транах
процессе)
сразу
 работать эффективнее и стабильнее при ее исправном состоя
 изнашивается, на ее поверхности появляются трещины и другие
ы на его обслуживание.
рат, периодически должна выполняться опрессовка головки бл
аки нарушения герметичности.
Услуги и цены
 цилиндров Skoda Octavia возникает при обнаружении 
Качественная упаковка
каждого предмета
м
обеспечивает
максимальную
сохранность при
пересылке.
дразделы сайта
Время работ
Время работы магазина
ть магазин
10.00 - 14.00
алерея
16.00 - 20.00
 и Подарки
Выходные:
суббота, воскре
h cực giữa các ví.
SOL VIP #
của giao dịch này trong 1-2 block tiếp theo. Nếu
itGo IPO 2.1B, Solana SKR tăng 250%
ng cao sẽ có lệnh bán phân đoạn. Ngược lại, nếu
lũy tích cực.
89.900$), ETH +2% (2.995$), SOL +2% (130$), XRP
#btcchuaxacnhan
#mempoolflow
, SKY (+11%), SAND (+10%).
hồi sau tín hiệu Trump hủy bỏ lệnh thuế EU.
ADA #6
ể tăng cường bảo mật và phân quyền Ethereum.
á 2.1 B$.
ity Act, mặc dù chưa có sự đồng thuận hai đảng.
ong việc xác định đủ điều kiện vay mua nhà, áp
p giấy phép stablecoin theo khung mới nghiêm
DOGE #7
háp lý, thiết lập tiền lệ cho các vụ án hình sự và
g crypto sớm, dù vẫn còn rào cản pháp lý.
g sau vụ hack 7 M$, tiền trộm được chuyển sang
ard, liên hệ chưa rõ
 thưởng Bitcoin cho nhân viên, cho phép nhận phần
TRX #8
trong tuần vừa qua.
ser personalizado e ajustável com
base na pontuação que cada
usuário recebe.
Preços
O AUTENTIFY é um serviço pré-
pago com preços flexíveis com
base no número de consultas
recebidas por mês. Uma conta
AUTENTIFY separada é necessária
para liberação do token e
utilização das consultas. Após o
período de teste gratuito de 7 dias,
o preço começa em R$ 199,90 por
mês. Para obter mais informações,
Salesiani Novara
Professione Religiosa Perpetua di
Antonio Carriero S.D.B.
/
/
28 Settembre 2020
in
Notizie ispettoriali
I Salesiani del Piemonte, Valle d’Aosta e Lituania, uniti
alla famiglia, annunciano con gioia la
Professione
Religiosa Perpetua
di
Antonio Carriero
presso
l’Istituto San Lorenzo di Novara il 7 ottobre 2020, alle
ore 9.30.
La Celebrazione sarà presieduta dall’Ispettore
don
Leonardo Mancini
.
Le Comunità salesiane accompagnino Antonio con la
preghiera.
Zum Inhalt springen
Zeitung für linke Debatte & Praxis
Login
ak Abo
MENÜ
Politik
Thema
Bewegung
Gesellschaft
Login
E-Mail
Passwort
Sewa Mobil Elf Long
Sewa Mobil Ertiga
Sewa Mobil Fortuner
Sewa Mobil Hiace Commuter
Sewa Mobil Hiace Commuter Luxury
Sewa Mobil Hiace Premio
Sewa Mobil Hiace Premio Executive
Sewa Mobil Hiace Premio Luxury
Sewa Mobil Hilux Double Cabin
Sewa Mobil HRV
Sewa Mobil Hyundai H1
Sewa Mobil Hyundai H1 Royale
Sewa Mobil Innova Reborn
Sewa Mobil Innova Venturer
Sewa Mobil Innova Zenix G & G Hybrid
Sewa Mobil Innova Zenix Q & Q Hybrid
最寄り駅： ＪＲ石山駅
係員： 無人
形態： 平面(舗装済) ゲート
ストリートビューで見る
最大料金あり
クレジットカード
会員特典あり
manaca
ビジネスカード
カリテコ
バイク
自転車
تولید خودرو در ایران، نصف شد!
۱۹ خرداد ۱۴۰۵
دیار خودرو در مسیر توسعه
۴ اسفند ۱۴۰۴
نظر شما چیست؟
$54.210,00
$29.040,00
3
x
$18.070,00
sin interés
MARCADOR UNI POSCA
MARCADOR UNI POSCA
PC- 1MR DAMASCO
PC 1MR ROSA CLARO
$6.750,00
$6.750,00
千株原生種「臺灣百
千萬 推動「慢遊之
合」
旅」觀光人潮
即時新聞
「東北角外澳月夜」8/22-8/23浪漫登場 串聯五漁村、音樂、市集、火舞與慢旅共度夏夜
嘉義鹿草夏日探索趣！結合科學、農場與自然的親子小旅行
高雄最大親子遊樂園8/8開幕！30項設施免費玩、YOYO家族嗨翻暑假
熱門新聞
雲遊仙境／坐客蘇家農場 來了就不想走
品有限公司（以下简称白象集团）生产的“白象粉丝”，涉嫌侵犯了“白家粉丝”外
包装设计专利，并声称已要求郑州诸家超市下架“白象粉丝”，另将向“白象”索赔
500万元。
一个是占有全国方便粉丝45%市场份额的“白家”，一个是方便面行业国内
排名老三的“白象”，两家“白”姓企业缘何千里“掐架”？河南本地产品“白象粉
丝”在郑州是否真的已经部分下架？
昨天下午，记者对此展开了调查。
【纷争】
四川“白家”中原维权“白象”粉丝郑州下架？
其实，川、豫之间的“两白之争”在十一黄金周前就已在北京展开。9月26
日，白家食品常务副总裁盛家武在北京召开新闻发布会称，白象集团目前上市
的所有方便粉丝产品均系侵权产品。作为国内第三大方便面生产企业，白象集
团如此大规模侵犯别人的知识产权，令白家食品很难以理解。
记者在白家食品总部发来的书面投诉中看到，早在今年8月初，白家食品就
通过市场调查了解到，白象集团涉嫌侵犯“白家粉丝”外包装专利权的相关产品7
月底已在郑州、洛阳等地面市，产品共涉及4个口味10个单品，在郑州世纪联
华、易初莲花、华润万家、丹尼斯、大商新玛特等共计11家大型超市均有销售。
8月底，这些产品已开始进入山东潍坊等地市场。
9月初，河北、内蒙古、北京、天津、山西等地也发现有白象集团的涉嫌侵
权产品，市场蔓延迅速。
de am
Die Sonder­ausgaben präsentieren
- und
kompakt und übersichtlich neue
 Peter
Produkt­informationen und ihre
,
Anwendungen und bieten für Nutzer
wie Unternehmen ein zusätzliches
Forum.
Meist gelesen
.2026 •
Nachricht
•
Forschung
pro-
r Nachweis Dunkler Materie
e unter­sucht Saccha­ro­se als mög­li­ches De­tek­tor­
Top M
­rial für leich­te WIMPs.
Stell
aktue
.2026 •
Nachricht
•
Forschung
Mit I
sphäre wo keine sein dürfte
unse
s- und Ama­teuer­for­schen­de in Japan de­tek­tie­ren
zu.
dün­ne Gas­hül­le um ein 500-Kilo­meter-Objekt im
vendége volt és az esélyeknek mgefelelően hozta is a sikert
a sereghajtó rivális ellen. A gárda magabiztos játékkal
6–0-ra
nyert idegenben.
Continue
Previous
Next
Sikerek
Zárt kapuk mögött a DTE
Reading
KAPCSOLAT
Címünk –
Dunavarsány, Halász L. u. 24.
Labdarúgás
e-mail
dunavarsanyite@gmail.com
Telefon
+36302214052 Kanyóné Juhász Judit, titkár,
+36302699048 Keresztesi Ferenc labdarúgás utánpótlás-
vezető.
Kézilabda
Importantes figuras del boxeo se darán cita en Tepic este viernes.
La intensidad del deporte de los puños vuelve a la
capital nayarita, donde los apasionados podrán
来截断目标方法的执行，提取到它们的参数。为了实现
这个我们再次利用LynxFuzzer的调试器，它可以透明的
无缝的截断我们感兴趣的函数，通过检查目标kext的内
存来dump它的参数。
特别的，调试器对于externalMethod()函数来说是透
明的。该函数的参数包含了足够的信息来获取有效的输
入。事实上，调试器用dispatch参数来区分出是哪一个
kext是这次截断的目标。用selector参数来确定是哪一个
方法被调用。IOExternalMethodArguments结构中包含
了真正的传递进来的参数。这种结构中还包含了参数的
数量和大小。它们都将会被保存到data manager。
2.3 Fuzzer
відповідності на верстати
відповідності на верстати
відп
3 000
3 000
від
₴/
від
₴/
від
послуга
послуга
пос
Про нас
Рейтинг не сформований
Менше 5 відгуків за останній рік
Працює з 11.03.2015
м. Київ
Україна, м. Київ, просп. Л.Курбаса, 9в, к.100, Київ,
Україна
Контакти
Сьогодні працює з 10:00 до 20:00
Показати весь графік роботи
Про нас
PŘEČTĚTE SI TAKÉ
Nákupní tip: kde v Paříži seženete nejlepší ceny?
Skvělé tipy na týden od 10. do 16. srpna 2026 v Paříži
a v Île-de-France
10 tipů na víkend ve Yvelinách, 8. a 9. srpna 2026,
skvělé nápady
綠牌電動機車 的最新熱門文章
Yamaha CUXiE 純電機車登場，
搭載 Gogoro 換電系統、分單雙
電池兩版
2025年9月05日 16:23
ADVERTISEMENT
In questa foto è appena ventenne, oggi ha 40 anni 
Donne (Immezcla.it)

• [AIM OF THE TASK]: The lines to copy run from the start of the records above through the line holding "ong việc xác"; give them exactly, both ends included, and nothing else.

• [PROBLEM SOLUTION]:
транах
процессе)
сразу
 работать эффективнее и стабильнее при ее исправном состоя
 изнашивается, на ее поверхности появляются трещины и другие
ы на его обслуживание.
рат, периодически должна выполняться опрессовка головки бл
аки нарушения герметичности.
Услуги и цены
 цилиндров Skoda Octavia возникает при обнаружении 
Качественная упаковка
каждого предмета
м
обеспечивает
максимальную
сохранность при
пересылке.
дразделы сайта
Время работ
Время работы магазина
ть магазин
10.00 - 14.00
алерея
16.00 - 20.00
 и Подарки
Выходные:
суббота, воскре
h cực giữa các ví.
SOL VIP #
của giao dịch này trong 1-2 block tiếp theo. Nếu
itGo IPO 2.1B, Solana SKR tăng 250%
ng cao sẽ có lệnh bán phân đoạn. Ngược lại, nếu
lũy tích cực.
89.900$), ETH +2% (2.995$), SOL +2% (130$), XRP
#btcchuaxacnhan
#mempoolflow
, SKY (+11%), SAND (+10%).
hồi sau tín hiệu Trump hủy bỏ lệnh thuế EU.
ADA #6
ể tăng cường bảo mật và phân quyền Ethereum.
á 2.1 B$.
ity Act, mặc dù chưa có sự đồng thuận hai đảng.
ong việc xác định đủ điều kiện vay mua nhà, áp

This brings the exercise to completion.